Feature Request
Description
Add audio, speech, and music generation adapters to the @tanstack/ai-fal package. The fal adapter currently supports image and video generation, but fal's platform also offers 600+ models including audio modalities:
- Text-to-Speech (e.g.,
fal-ai/kokoro - multi-language TTS)
- Text-to-Music (e.g.,
fal-ai/diffrhythm - music generation from prompts/lyrics)
- Text-to-Sound Effects (e.g., sound effect generation from descriptions)
- Speech-to-Text (e.g.,
fal-ai/whisper, fal-ai/wizper - transcription)
Motivation
TanStack AI's fal adapter (@tanstack/ai-fal) currently implements falImage and falVideo adapters following the tree-shakeable adapter pattern. Adding audio/speech/music adapters would complete fal's media generation coverage and align with TanStack AI's goal of being a comprehensive, provider-agnostic AI SDK.

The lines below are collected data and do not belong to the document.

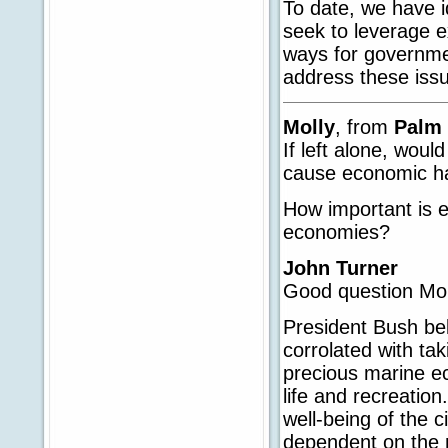
To date, we have id
seek to leverage e
ways for governme
address these iss
Molly
, from
Palm 
If left alone, woul
cause economic h
How important is e
economies?
John Turner
Good question Mol
President Bush bel
corrolated with tak
precious marine ec
life and recreatio
well-being of the c
dependent on the n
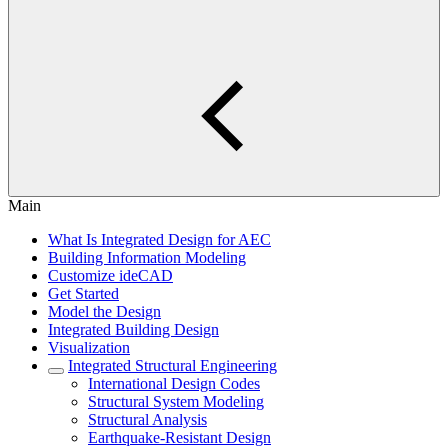
Main
What Is Integrated Design for AEC
Building Information Modeling
Customize ideCAD
Get Started
Model the Design
Integrated Building Design
Visualization
Integrated Structural Engineering
International Design Codes
Structural System Modeling
Structural Analysis
Earthquake-Resistant Design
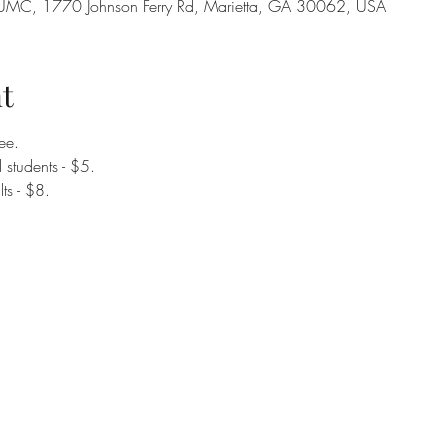
on UMC, 1770 Johnson Ferry Rd, Marietta, GA 30062, USA
t
ee.
students - $5. 
ts - $8. 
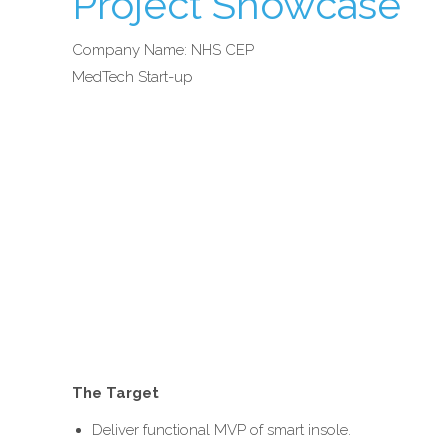
Project Showcase
Company Name: NHS CEP
MedTech Start-up
The Target
Deliver functional MVP of smart insole.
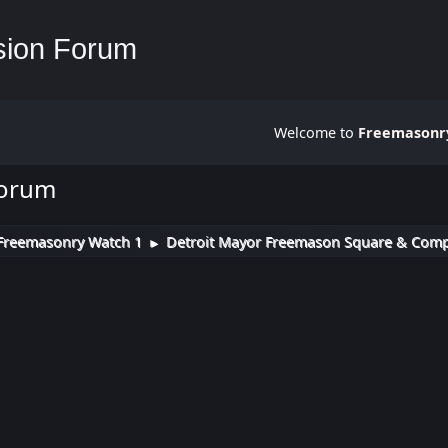
Welcome to
Freemasonry
Forum
Freemasonry Watch 1
Detroit Mayor Freemason Square & Compas
►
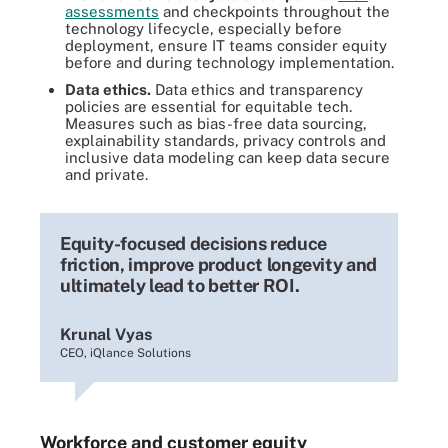
assessments
and checkpoints throughout the
technology lifecycle, especially before
deployment, ensure IT teams consider equity
before and during technology implementation.
Data ethics.
Data ethics and transparency
policies are essential for equitable tech.
Measures such as bias-free data sourcing,
explainability standards, privacy controls and
inclusive data modeling can keep data secure
and private.
Equity-focused decisions reduce
friction, improve product longevity and
ultimately lead to better ROI.
Krunal Vyas
CEO, iQlance Solutions
Workforce and customer equity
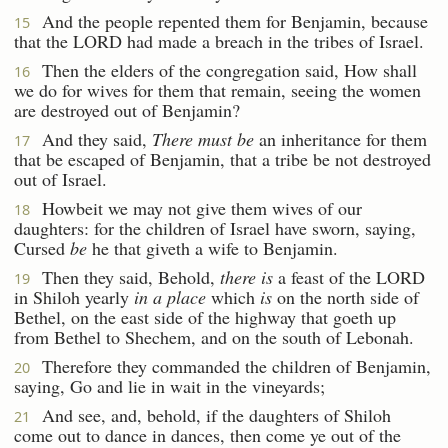
And the people repented them for Benjamin, because
15
that the LORD had made a breach in the tribes of Israel.
Then the elders of the congregation said, How shall
16
we do for wives for them that remain, seeing the women
are destroyed out of Benjamin?
And they said,
There must be
an inheritance for them
17
that be escaped of Benjamin, that a tribe be not destroyed
out of Israel.
Howbeit we may not give them wives of our
18
daughters: for the children of Israel have sworn, saying,
Cursed
be
he that giveth a wife to Benjamin.
Then they said, Behold,
there is
a feast of the LORD
19
in Shiloh yearly
in a place
which
is
on the north side of
Bethel, on the east side of the highway that goeth up
from Bethel to Shechem, and on the south of Lebonah.
Therefore they commanded the children of Benjamin,
20
saying, Go and lie in wait in the vineyards;
And see, and, behold, if the daughters of Shiloh
21
come out to dance in dances, then come ye out of the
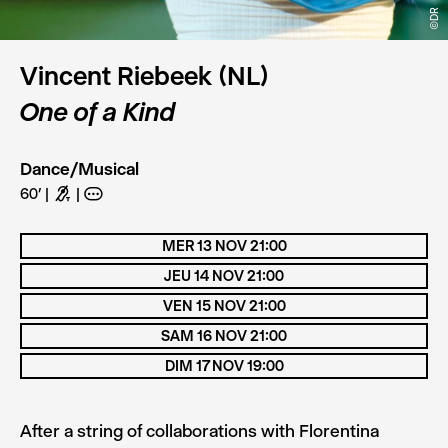
©DR
©DR
Vincent Riebeek (NL)
One of a Kind
Dance/Musical
60’
G
A
MER 13 NOV 21:00
JEU 14 NOV 21:00
VEN 15 NOV 21:00
SAM 16 NOV 21:00
DIM 17 NOV 19:00
After a string of collaborations with Florentina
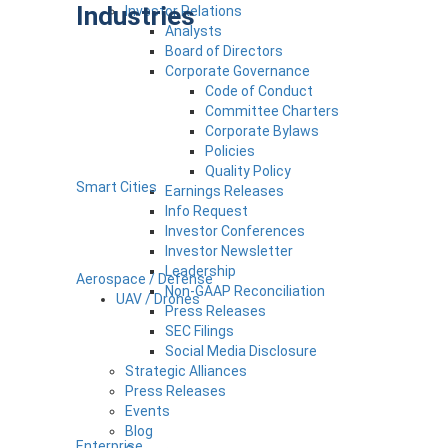
Industries
Investor Relations
Analysts
Board of Directors
Corporate Governance
Code of Conduct
Committee Charters
Corporate Bylaws
Policies
Quality Policy
Smart Cities
Earnings Releases
Info Request
Investor Conferences
Investor Newsletter
Leadership
Aerospace / Defense
Non-GAAP Reconciliation
UAV / Drones
Press Releases
SEC Filings
Social Media Disclosure
Strategic Alliances
Press Releases
Events
Blog
Enterprise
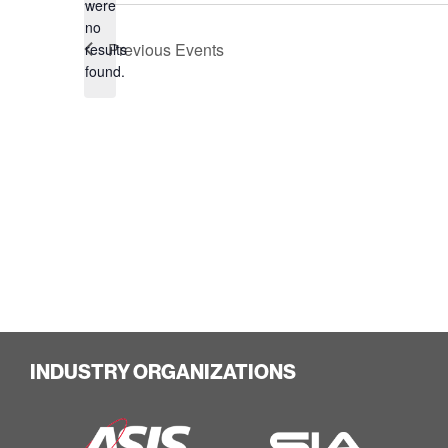
were
no
Notice
Previous
Events
results
found.
INDUSTRY ORGANIZATIONS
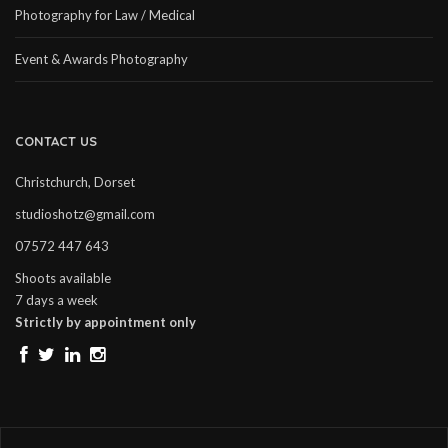
Photography for Law / Medical
Event & Awards Photography
CONTACT US
Christchurch, Dorset
studioshotz@gmail.com
07572 447 643
Shoots available
7 days a week
Strictly by appointment only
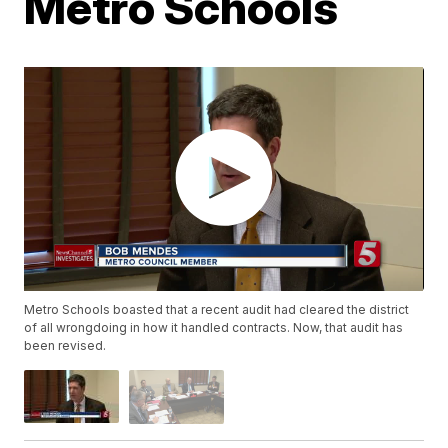
Metro Schools
Metro Schools boasted that a recent audit had cleared the district
of all wrongdoing in how it handled contracts. Now, that audit has
been revised.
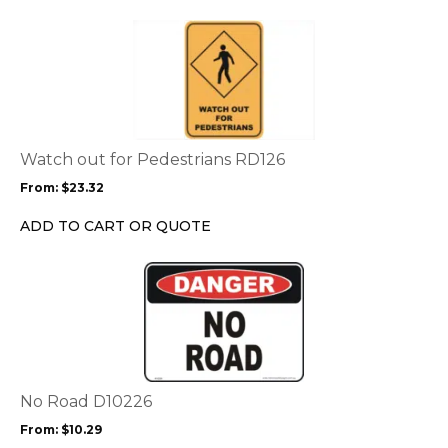
the
This
product
product
page
has
multiple
variants.
The
options
Watch out for Pedestrians RD126
may
From:
$
23.32
be
chosen
ADD TO CART OR QUOTE
on
the
This
product
product
page
has
multiple
variants.
The
options
No Road D10226
may
From:
$
10.29
be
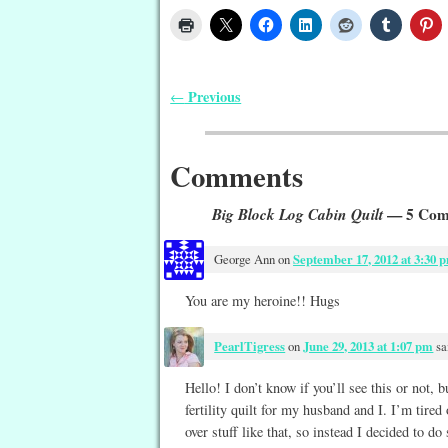
Previous
←
Post navigation
Comments
Big Block Log Cabin Quilt
— 5 Com
George Ann
on
September 17, 2012 at 3:30 
You are my heroine!! Hugs
PearlTigress
on
June 29, 2013 at 1:07 pm
sa
Hello! I don’t know if you’ll see this or not, 
fertility quilt for my husband and I. I’m tired
over stuff like that, so instead I decided to do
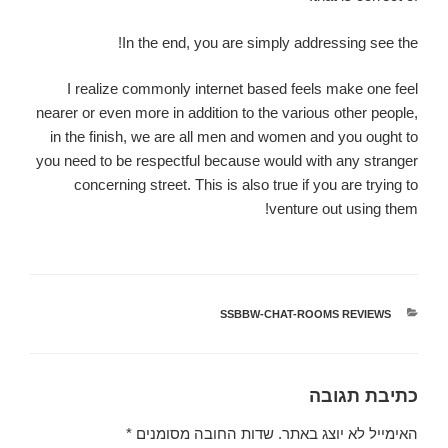
In the end, you are simply addressing see the!
I realize commonly internet based feels make one feel
nearer or even more in addition to the various other people,
in the finish, we are all men and women and you ought to
you need to be respectful because would with any stranger
concerning street. This is also true if you are trying to
venture out using them!
SSBBW-CHAT-ROOMS REVIEWS
קטגוריות
כתיבת תגובה
*
שדות החובה מסומנים
האימייל לא יוצג באתר.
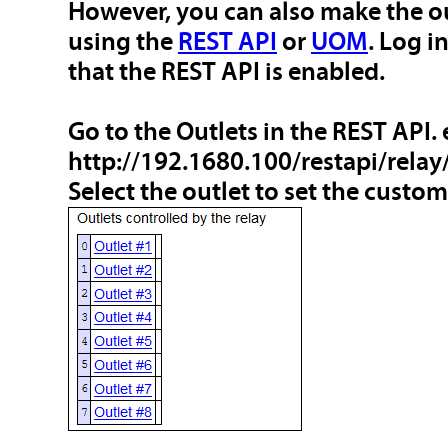
However, you can also make the out
using the
REST API
or
UOM
. Log i
that the REST API is enabled.
Go to the Outlets in the REST API. 
http://192.1680.100/restapi/relay
Select the outlet to set the custom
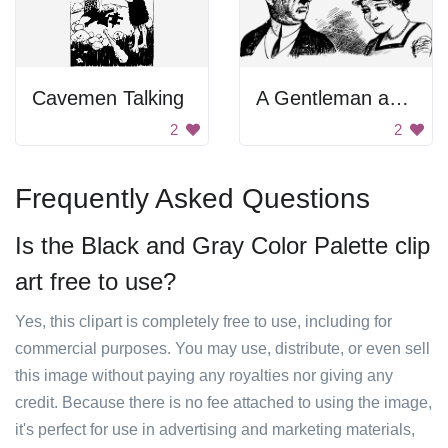
Cavemen Talking
A Gentleman and a Lady
2
2
Frequently Asked Questions
Is the Black and Gray Color Palette clip
art free to use?
Yes, this clipart is completely free to use, including for
commercial purposes. You may use, distribute, or even sell
this image without paying any royalties nor giving any
credit. Because there is no fee attached to using the image,
it's perfect for use in advertising and marketing materials,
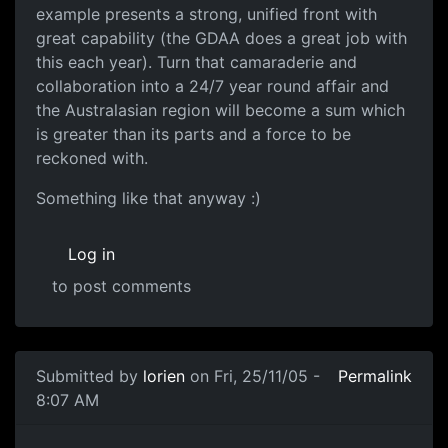
example presents a strong, unified front with
great capability (the GDAA does a great job with
this each year). Turn that camaraderie and
collaboration into a 24/7 year round affair and
the Australasian region will become a sum which
is greater than its parts and a force to be
reckoned with.
Something like that anyway :)
Log in
to post comments
Submitted by
lorien
on Fri, 25/11/05 -
Permalink
8:07 AM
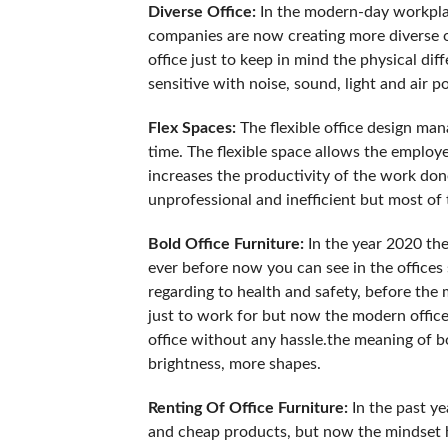
Diverse Office:
In the modern-day workplac
companies are now creating more diverse of
office just to keep in mind the physical dif
sensitive with noise, sound, light and air po
Flex Spaces:
The flexible office design man
time. The flexible space allows the emplo
increases the productivity of the work do
unprofessional and inefficient but most of
Bold Office Furniture:
In the year 2020 the
ever before now you can see in the offices s
regarding to health and safety, before the m
just to work for but now the modern office
office without any hassle.the meaning of bo
brightness, more shapes.
Renting Of Office Furniture:
In the past ye
and cheap products, but now the mindset 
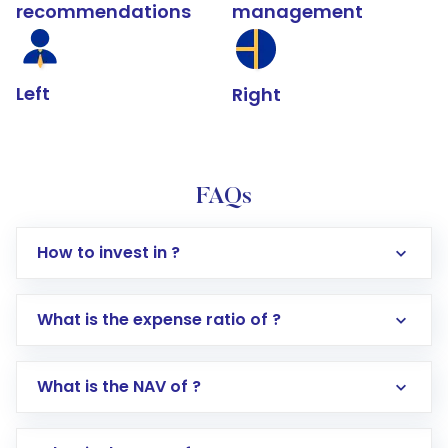
recommendations
management
Left
Right
FAQs
How to invest in ?
What is the expense ratio of ?
What is the NAV of ?
Log in to your Motilal Oswal account via the
app or website
Go to the
Mutual Funds
section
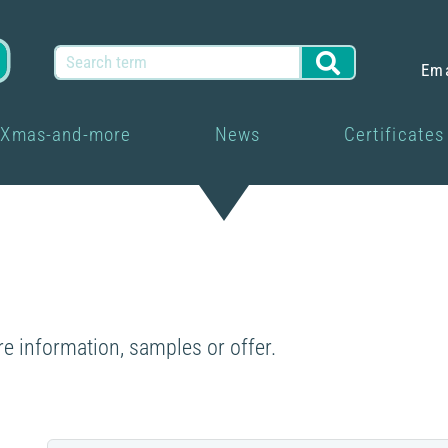
Em
Xmas-and-more
News
Certificates
re information, samples or offer.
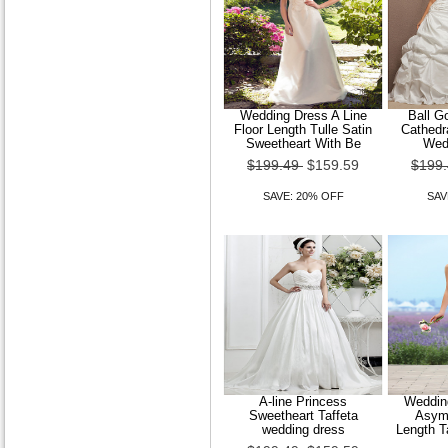
Wedding Dress A Line
Ball G
Floor Length Tulle Satin
Cathedra
Sweetheart With Be
Wed
$199.49
$159.59
$199
SAVE: 20% OFF
SAV
A-line Princess
Wedding
Sweetheart Taffeta
Asymm
wedding dress
Length T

fal's audio models support:
- Multi-language text-to-speech with multiple voices
- Music generation from text prompts, lyrics, and reference audio
- Sound effect generation from descriptions
- Speech transcription and translation
Proposed API
Following the existing adapter pattern:
import { falAudio, falSpeech, falMusic } from '@tanstack/ai-fal/adapters'
// Text-to-Speech
const speechAdapter = falSpeech('fal-ai/kokoro')
// Text-to-Music
const musicAdapter = falMusic('fal-ai/diffrhythm')
// Text-to-Sound Effects
const soundAdapter = falAudio('fal-ai/sound-effects')
Additional Context
- Existing adapters use
fal.subscribe() (image) and fal.queue (video) patterns
- Audio generation may use either pattern depending on model latency
- The fal SDK (
@fal-ai/client) already supports audio responses with File/Audio output types
- Model metadata types in
model-meta.ts would need to be extended for audio models